Having already cut hundreds of jobs since the start of the pandemic, Macquarie University this week announced over 300 professionals that their positions will be laid off in a major ‘waste and fill-in’ exercise that will leave staff fighting for the newly created , lower paid positions.
The latest round of job cuts at Macquarie comes in addition to the 239 professionals and over 150 academic staff already lost since March 2020, despite no evidence that the university’s finances are in crisis.

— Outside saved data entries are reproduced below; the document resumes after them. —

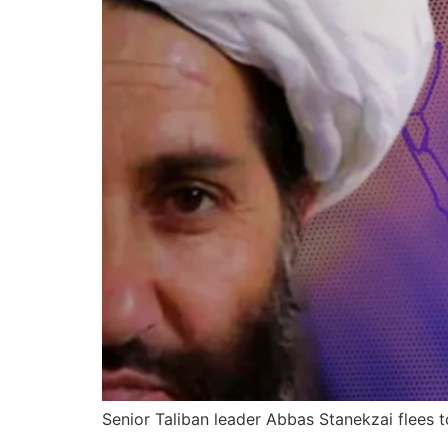
Senior Taliban leader Abbas Stanekzai flees to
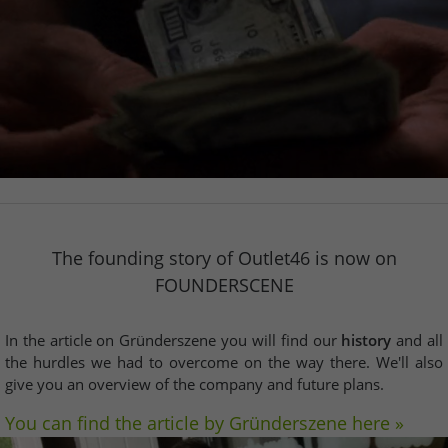
The founding story of Outlet46 is now on
FOUNDERSCENE
In the article on Gründerszene you will find our
history
and all
the hurdles we had to overcome on the way there. We'll also
give you an overview of the company and future plans.
You can find the article by Gründerszene here »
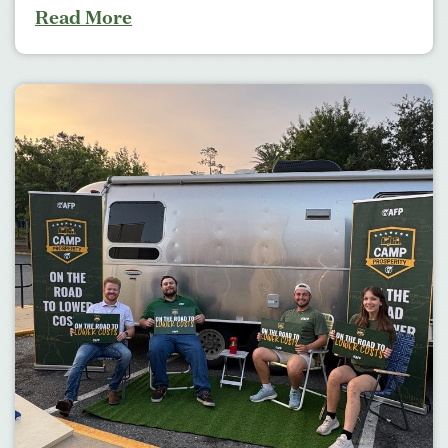
Read More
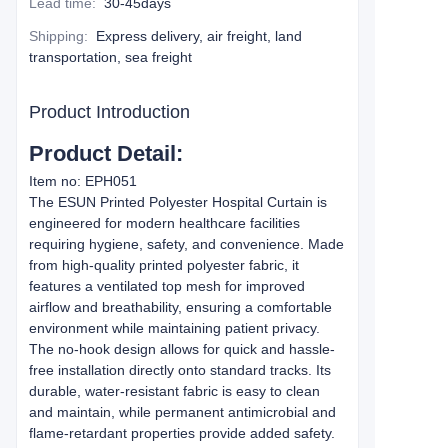
Lead time
:
30-45days
Shipping
:
Express delivery, air freight, land
transportation, sea freight
Product Introduction
Product Detail:
Item no: EPH051
The ESUN Printed Polyester Hospital Curtain is
engineered for modern healthcare facilities
requiring hygiene, safety, and convenience. Made
from high-quality printed polyester fabric, it
features a ventilated top mesh for improved
airflow and breathability, ensuring a comfortable
environment while maintaining patient privacy.
The no-hook design allows for quick and hassle-
free installation directly onto standard tracks. Its
durable, water-resistant fabric is easy to clean
and maintain, while permanent antimicrobial and
flame-retardant properties provide added safety.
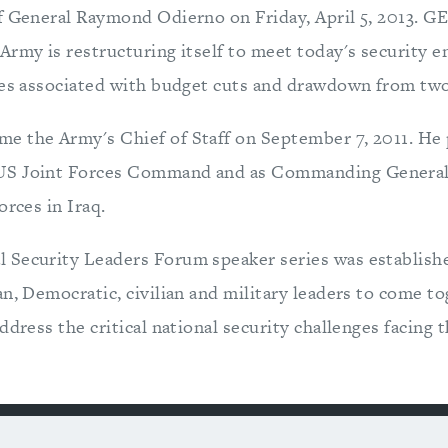
f General Raymond Odierno on Friday, April 5, 2013. 
Army is restructuring itself to meet today's security 
ges associated with budget cuts and drawdown from two
 the Army's Chief of Staff on September 7, 2011. He 
S Joint Forces Command and as Commanding General 
orces in Iraq.
Security Leaders Forum speaker series was establishe
an, Democratic, civilian and military leaders to come t
ddress the critical national security challenges facing t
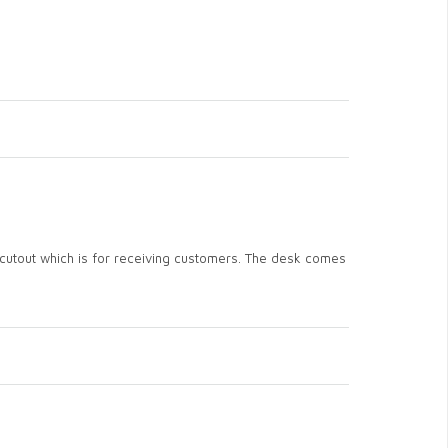
e cutout which is for receiving customers. The desk comes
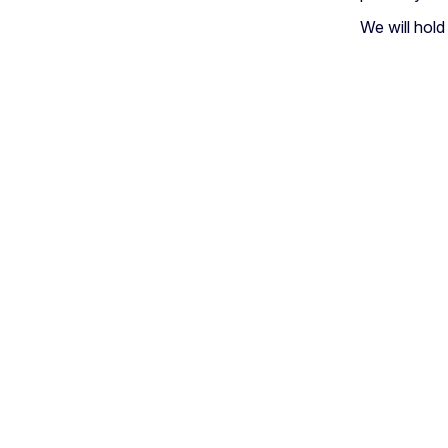
We will hol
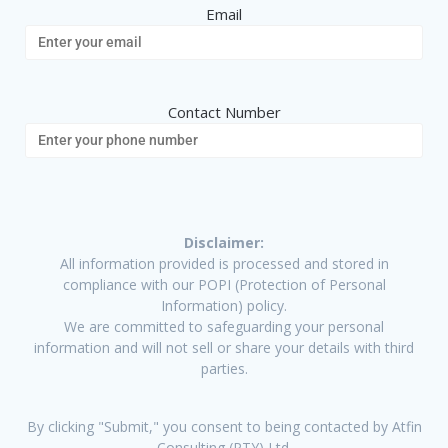
Email
Contact Number
Disclaimer:
All information provided is processed and stored in
compliance with our POPI (Protection of Personal
Information) policy.
We are committed to safeguarding your personal
information and will not sell or share your details with third
parties.
By clicking "Submit," you consent to being contacted by Atfin
Consulting (PTY) Ltd.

Meanwhile, Macquarie’s chief executive has not faced a pay cut, remains untouched by relentless staff cuts.
The university seeks to save up to $ 8.1 million in costs by abolishing 300 full-time equivalents across student services and all four faculties and restructuring approximately 25% of its ongoing professional staff.
Macquarie also proposes to close the faculty’s Student Centers entirely in favor of a centralized model, which means that students will lose tailored support services.
As part of the ‘waste and filling’, hundreds of employees will have to choose between expressing interest in down-prioritized positions, where they may perform the same work for less pay or be fired, and take their organizational knowledge with them.
The university tells staff that the changes will promote “better career paths”, but there is no guarantee that staff whose jobs will be laid off will be re-employed.
NTEU Macquarie branch president Nikki Balnave described the recent restructuring as “a successor to last year’s Hunger Games-style academic staff cuts.”
“Professional staff who have worked tirelessly to support staff and students through the most turbulent period in the university’s history will now be asked to fight among themselves for positions, many of which have been downgraded. ”
“Management argues that this initiative is about putting ‘students first’, but ignores the fundamental role that professionals play in enabling the optimal student experience both directly and through their role in supporting the wider university community.”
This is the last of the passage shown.